“She’s not my friend. She’s my sister.”
There are lots of good lines in David Auburn’s play Proof, currently playing at the Walterdale Theatre and directed by Kristen Finlay, but that was one of my favourites. Two of the characters in the story are sisters, Catherine (Gabby Bernard) and Claire (Jessica Watson). Catherine, the younger, had been living at home and taking care of her mentally ill father Robert until his death just before the play starts, and Claire is the successful stylish older sister who breezes in from New York City to manage things. The tensions between them are understandable but not clichéd.
Robert (dale Wilson), seen in some flashback scenes and other devices, was a likeable character who reminded me of my own father. He had been a mathematician and math professor. The fourth character in the play is his protégé Hal (Jordan Ward, previously seen in The Full Monty and the Fringe show God on God). Hal has been reading through the notebooks in Robert’s study looking for anything important or publishable that might have appeared among Robert’s graphomaniac gibberish.
All four actors portray their characters as interesting and complex. One might assume that Claire, the conventional non-mathematician in the group, is going to be socially competent where the rest are awkward, but in the company of her sister and Hal she turns out to have her own brand of awkwardness and insensitivity, and Jessica Watson occasionally shows her as being wistful about being excluded. Claire and her father, and then Claire and Hal, all share a kind of delight in literal thinking and wordplay-argument that is very familiar to me. In a flashback scene, a younger Catherine tells Robert that she’s been accepted to Northwestern University and will be moving out soon to resume her studies. He is resistant, flailing to make up various objections, but when his graduate student Hal shows up to drop off a thesis draft, Robert immediately begins bragging to Hal about Catherine’s good news and bright future, making sure that she overhears. Another thing that impressed me about this scene was Jordan Ward’s different body language and voice as a 24-year-old student at his advisor’s home, compared to how we’d seen him in the previous scene, aged 28, talking to Catherine who is younger and without academic credentials. As the student, he’s hunched over, hesitant, out of place, over-eager to agree with his advisor, but as the young instructor he’s got a veneer of superficial confidence and condescension.
Hal’s interactions with Catherine were fascinating and infuriating to watch throughout the play, because although they have shared interests and are attracted to each other, he reveals over and over the kinds of casually-sexist and educationally-elitist assumptions that are unfortunately not uncommon in young male academics. For example, he asks her how old she is but responds indignantly when she asks him the same question. He obviously thinks that her age is relevant and his isn’t, and that he is entitled to assess her credibility as a scholar.
I thought Gabby Bernard was very strong in her portrayal of the main character Catherine.
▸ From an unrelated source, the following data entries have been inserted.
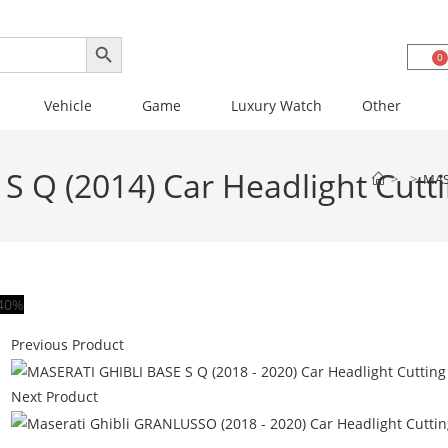
SEARCH BUTTON
0
Vehicle
Game
Luxury Watch
Other
S Q (2014) Car Headlight Cutt
>
>
MAS
40%
Previous Product
Next Product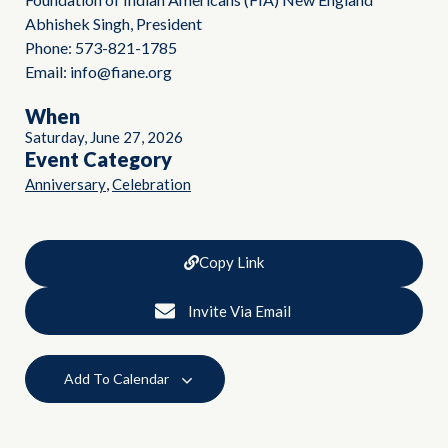
Abhishek Singh, President
Phone: 573-821-1785
Email: info@fiane.org
When
Saturday, June 27, 2026
Event Category
,
Anniversary
Celebration
Copy Link
Invite Via Email
Add To Calendar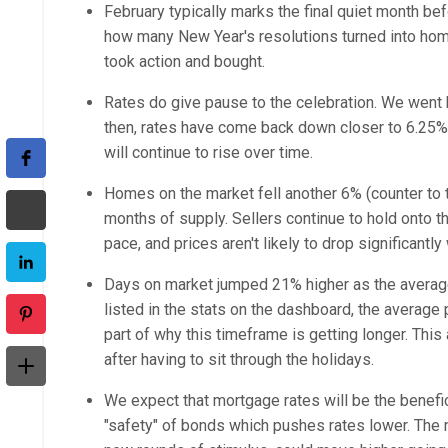
February typically marks the final quiet month be
how many New Year's resolutions turned into home
took action and bought.
Rates do give pause to the celebration. We went b
then, rates have come back down closer to 6.25%,
will continue to rise over time.
Homes on the market fell another 6% (counter to t
months of supply. Sellers continue to hold onto t
pace, and prices aren't likely to drop significantl
Days on market jumped 21% higher as the average 
listed in the stats on the dashboard, the averag
part of why this timeframe is getting longer. This
after having to sit through the holidays.
We expect that mortgage rates will be the benefici
"safety" of bonds which pushes rates lower. The maj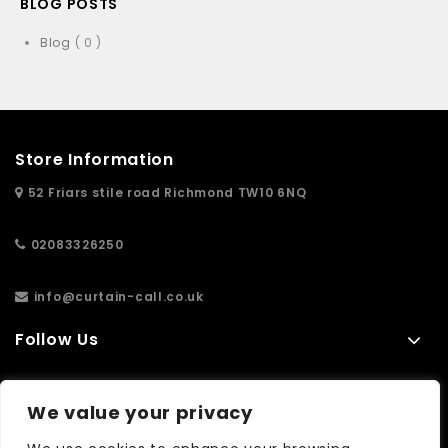
BLOG POSTS
Blog
( 0 )
Store Information
52 Friars stile road Richmond TW10 6NQ
02083326250
info@curtain-call.co.uk
Follow Us
Information
We value your privacy
Extras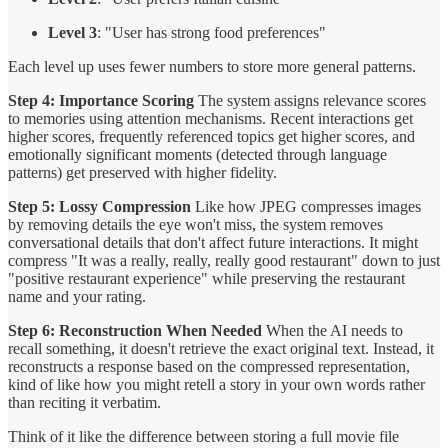
Level 3
: "User has strong food preferences"
Each level up uses fewer numbers to store more general patterns.
Step 4: Importance Scoring
The system assigns relevance scores
to memories using attention mechanisms. Recent interactions get
higher scores, frequently referenced topics get higher scores, and
emotionally significant moments (detected through language
patterns) get preserved with higher fidelity.
Step 5: Lossy Compression
Like how JPEG compresses images
by removing details the eye won't miss, the system removes
conversational details that don't affect future interactions. It might
compress "It was a really, really, really good restaurant" down to just
"positive restaurant experience" while preserving the restaurant
name and your rating.
Step 6: Reconstruction When Needed
When the AI needs to
recall something, it doesn't retrieve the exact original text. Instead, it
reconstructs a response based on the compressed representation,
kind of like how you might retell a story in your own words rather
than reciting it verbatim.
Think of it like the difference between storing a full movie file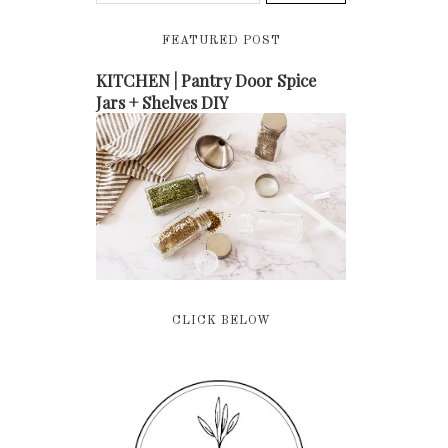
FEATURED POST
KITCHEN | Pantry Door Spice
Jars + Shelves DIY
CLICK BELOW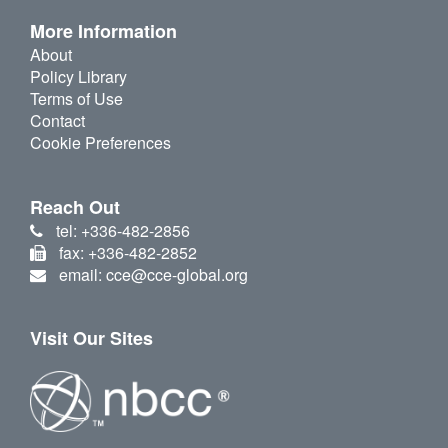
More Information
About
Policy Library
Terms of Use
Contact
Cookie Preferences
Reach Out
tel: +336-482-2856
fax: +336-482-2852
email: cce@cce-global.org
Visit Our Sites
The character’s unguarded facial expressions were perfect, especially in the scene where she thinks she’s caught Hal stealing something but his backpack turns out to be empty, and in the scene where Hal tells Claire about finding some unpublished work in the study. That scene, ending the first act, is the critical point of the play. Catherine is standing outside of Hal’s field of view, and it’s clear that the other two characters are completely unaware of her, but the lighting designer’s choices and the actor’s stance and facial expressions of growing disbelief led me to focus on her.
As Robert, dale Wilson appears in only a few scenes. But the scene in which he is convinced that he’s ready to resume productive mathematics after his previous bout of mental illness is heartbreaking. He encourages Catherine to read out his draft notes and he nods with self-congratulation as she reads gently “The future of cold is infinite. The future of heat is the future of cold. The bookstores are infinite and so are never full except in September…”
The story of this play gave me lots to think about, not just about family relationships and about attitudes of men and women, but also about fields of discovery, about the fear of being too old to do good work, and about watching oneself for signs of instability.
There are three more performances, tonight through Saturday night at the Walterdale Theatre. Tickets are available at Tix on the Square and at the door.